Speech by SEC Staff:
Statement regarding Fannie Mae
Linda Chatman Thomsen
Director, Division of Enforcement
U.S. Securities and Exchange Commission
May 23, 2006
Thank you Mr. Chairman. I'd like to spend just a moment outlining for you some of the high points behind the settlement reached with Fannie Mae.
As the Chairman emphasized, the internal controls at Fannie Mae were wholly inadequate for the complexity and sophistication of Fannie Mae's business. Without sufficient controls in place, the numerous departures from generally accepted accounting principles, GAAP, became commonplace. The consequence here will be one of the largest restatements in this country's history.
The Commission's complaint seeking a permanent injunction against Fannie Mae describes in some detail the accounting fraud found that occurred at the company. It shows how two of the most important accounting principles critical to Fannie Mae's business accounting for nonrefundable fees and costs associated with loans, known as SFAS 91, and accounting for derivative instruments and hedge activities, known as SFAS 133 were violated. The complaint also describes the many errors in Fannie Mae's books and records.
The Commission's complaint describes conduct from at least 1998 through the second quarter of 2004, during which Fannie Mae issued financial reports that were materially false and misleading, primarily due to its failure to comply with the two accounting rules I've just mentioned.
Let me give you a few quick examples of the kind of conduct we describe in the complaint:
At the end of 1998, senior management manipulated earnings in order to obtain the highest available bonus payout. Senior management of the company determined that certain expenses would not be booked even though GAAP required they be recorded. At the same time, senior management engaged in a series of additional inappropriate adjustments to the company's income statement so that the company hit the EPS target necessary to trigger maximum bonuses.
In addition, after SFAS 133, the hedge accounting rule, took effect, Fannie Mae did not have the systems or personnel adequate to comply with its provisions, in particular, with what is called, long-haul accounting. Moreover, if Fannie Mae had used the long-haul method, it would have resulted in the income statement volatility that senior management wanted to avoid. Fannie Mae also sought, without any basis in the accounting literature, to fit the vast majority of its transactions into a hedge accounting exception, even though the transactions simply did not qualify for such treatment under GAAP.
Now, it is fair to ask why Fannie Mae engaged in such conduct. And the answer is that this fraud was driven by senior management's desire to show stable earnings growth, and reduced income statement volatility.

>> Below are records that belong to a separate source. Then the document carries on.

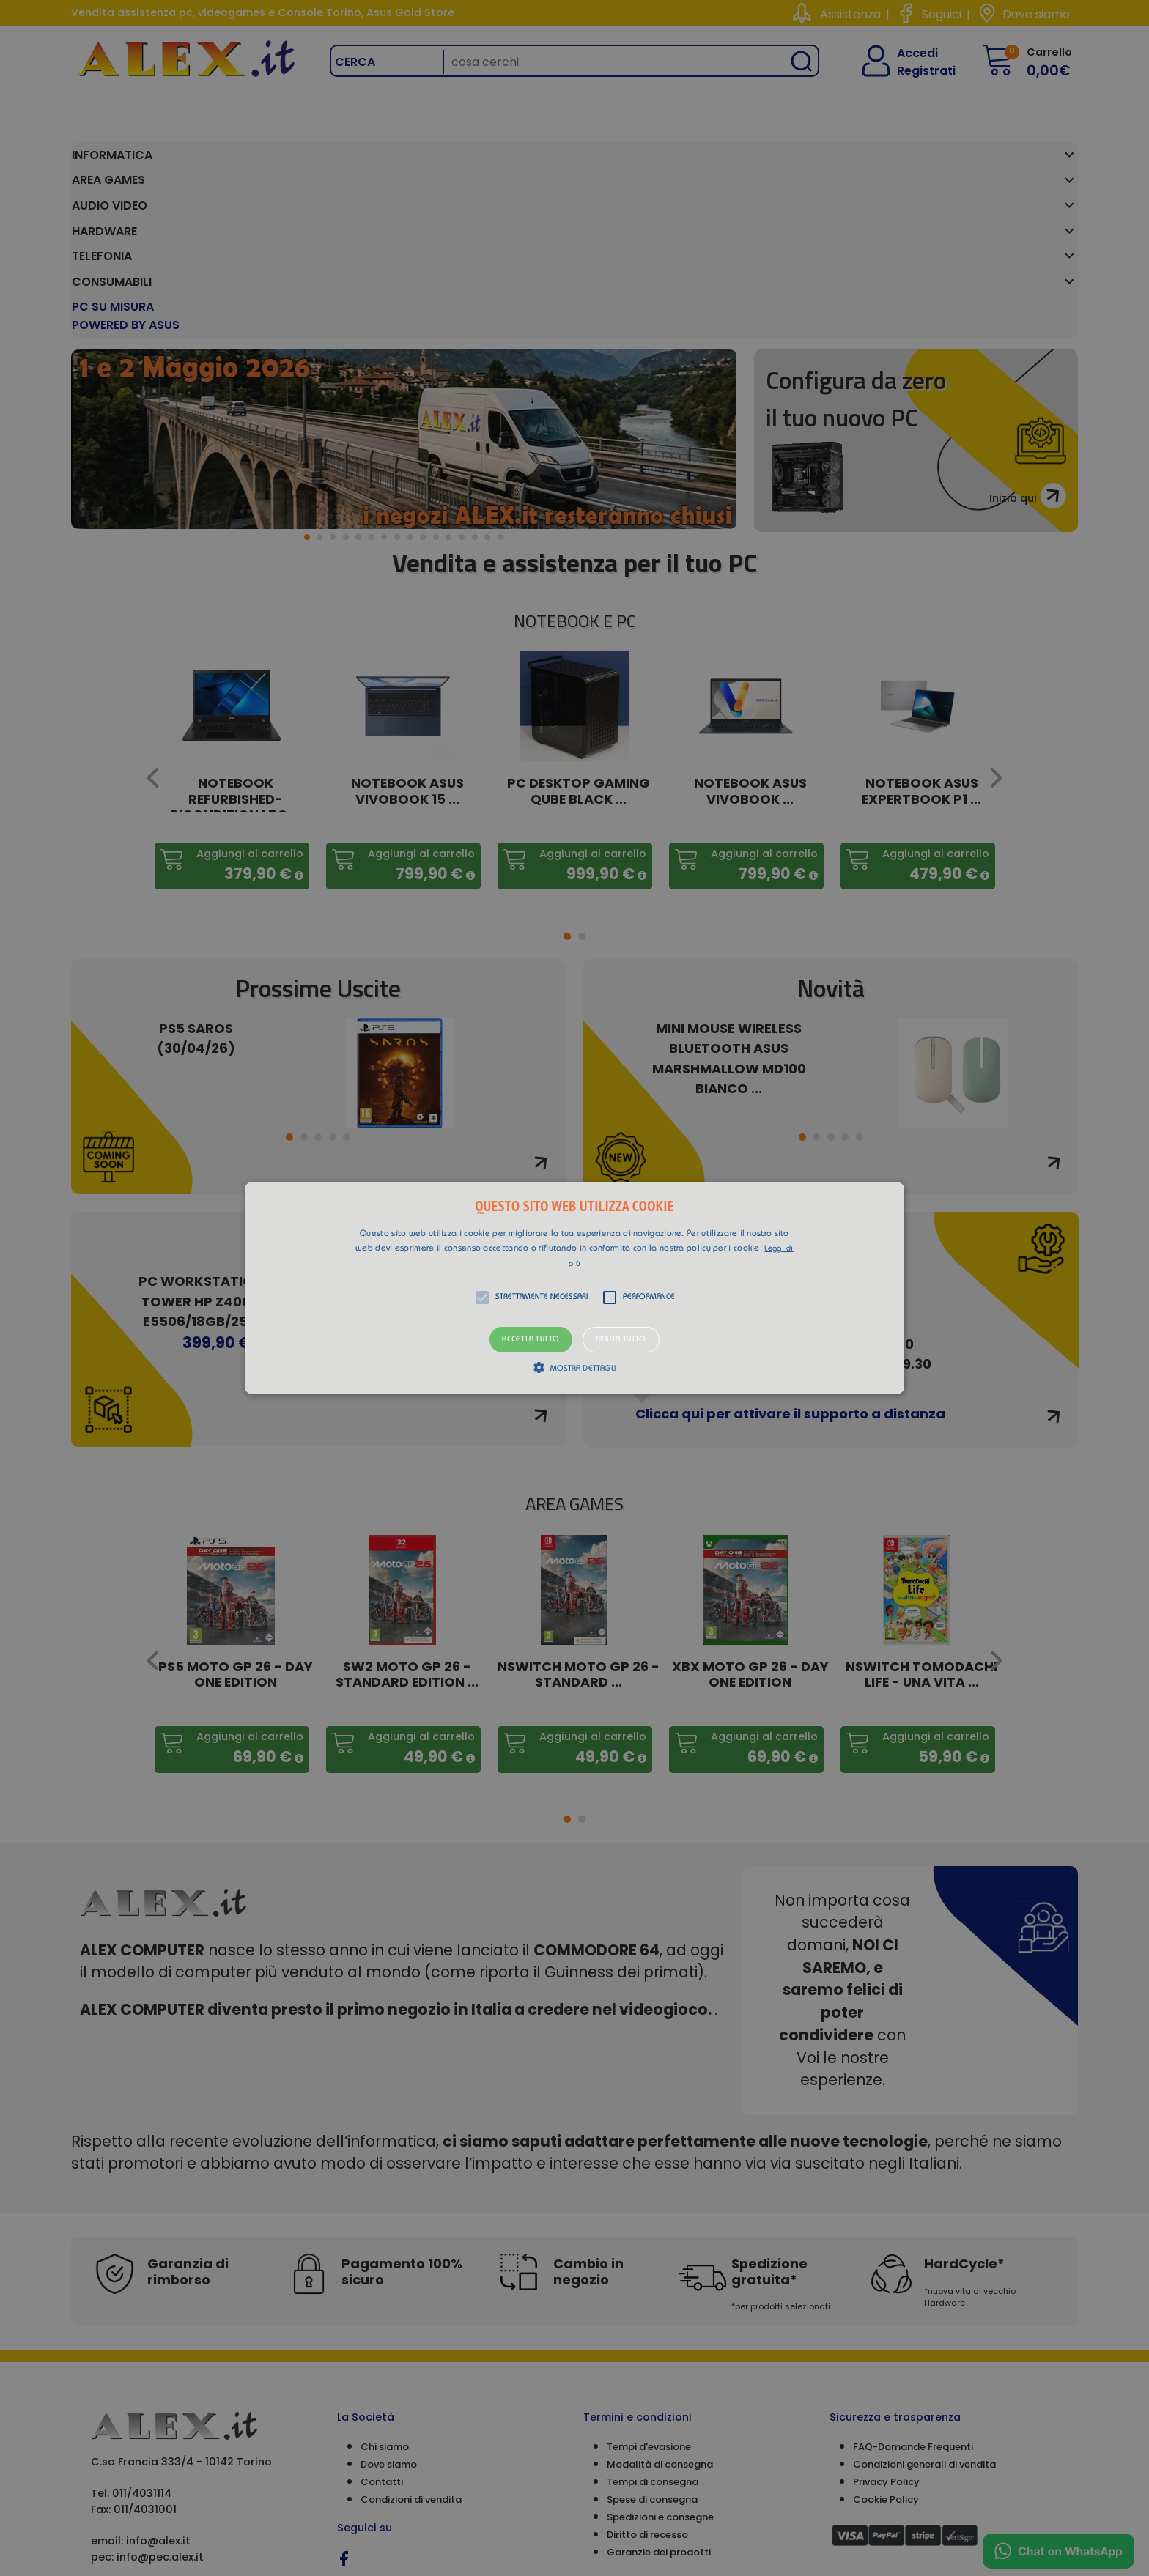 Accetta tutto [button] (530, 1340)
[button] (574, 1288)
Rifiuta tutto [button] (621, 1340)
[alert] (574, 1288)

None of these objectives are unlawful by themselves, but when they overshadow compliance with the requirements of GAAP, the law is broken and investors lose. While we can all acknowledge the complexity of certain accounting rules, including hedge accounting, it is important to keep two things in mind. One, complexity cannot be an excuse for non-compliance with the rules, and two, and perhaps more important, this was a situation in which senior management stressed stable earnings growth without also stressing the need for GAAP compliance and ensuring that sufficient accounting systems and personnel were in place to provide proper accounting treatment. That culture contributed to and provided the backdrop for much of the GAAP departures evident at the company.
Let me conclude by taking note of the extraordinary work done by our staff on this investigation. Our team includes, Peter H. Bresnan, Paul R. Berger, Richard W. Grime, Jordan A. Thomas, Charles E. Cain, Margaret S. McGuire, Rachel E. Schwartz, Bryan J. Sillaman, Susan Markel, Peter Rossario, and Steven Richards.